A positional error occurred while running “ bash run_learner.sh ”

iu777 commented 4 months ago

Hello everyone, I am deploying “SERL” in the real world and I fully follow the instructions on the webpage for hardware and software deployment. I first want to reproduce task 1: peg insertion Here is my operating procedure, please read it to see if there are any errors. Thank you:

I followed the instructions on the webpage and opened a terminal, running: "python serl_robot_infra/robot_servers/franka_server.py --gripper_type=Robotiq --robot_ip=172.16.0.2 --gripper_ip=/dev/ttyUSB0"

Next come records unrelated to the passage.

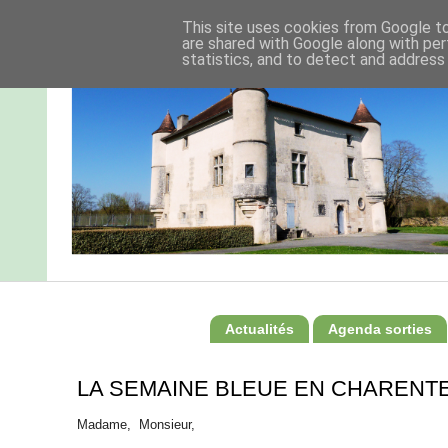
This site uses cookies from Google to 
are shared with Google along with per
statistics, and to detect and address
Actualités
Agenda sorties
LA SEMAINE BLEUE EN CHARENT
Madame, Monsieur,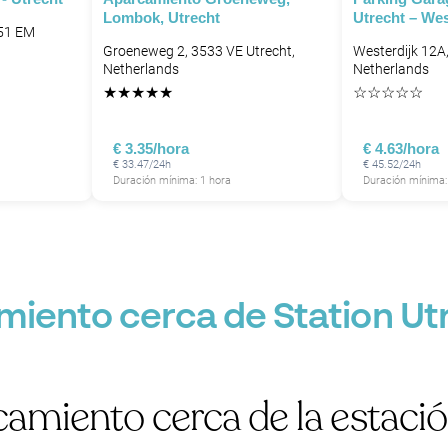
Lombok, Utrecht
Utrecht – Wes
551 EM
Groeneweg 2, 3533 VE Utrecht,
Westerdijk 12A
Netherlands
Netherlands
★
★
★
★
★
☆
☆
☆
☆
☆
P
€ 3.35/hora
€ 4.63/hora
€ 33.47/24h
€ 45.52/24h
Duración mínima: 1 hora
Duración mínima:
P
P
P
iento cerca de Station Utr
amiento cerca de la estació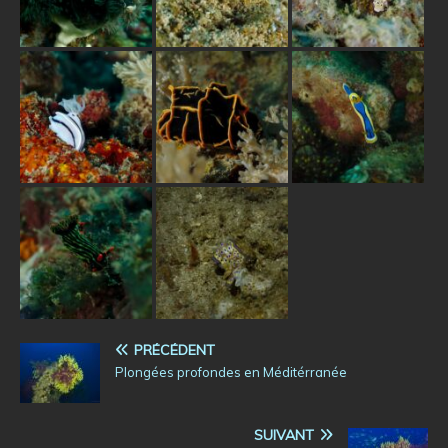
PRÉCÉDENT
Plongées profondes en Méditérranée
SUIVANT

Follow the instructions to update the TARGETPOSE in peg_env/config.py with the measured end effector pose. Then Record 20 demo trajectories with the spacemouse. Then Edit demo_path and checkpoint_path in run_learner.sh and run-actor.sh

The above steps seem to be fine and everything is normal.

Then run two terminals separately: “bash run_learner.sh“ “bash run_actor.sh”

The "bash run_learner. sh" node crashes during runtime, and shortly after,"bash run_actor.sh" also crashes. I can't find out what caused it. I will paste the information images displayed on the three terminals.

The terminal running in the top left corner of the image is: "bash run_actor.sh" The terminal running in the upper right corner of the image is "bash run_learner. sh" The terminal running under the image is: python serl_robot_infra/robot_servers/franka_server.py --gripper_type=Robotiq --robot_ip=172.16.0.2 --gripper_ip=/dev/ttyUSB0

Thank you all for your help

jianlanluo commented 4 months ago

hey, can you paste your crash message on your learner?

FYI @youliangtan @charlesxu0124 it looks like the agentlace timeout issue is still here on the actor side, we should plan to fix that permanently.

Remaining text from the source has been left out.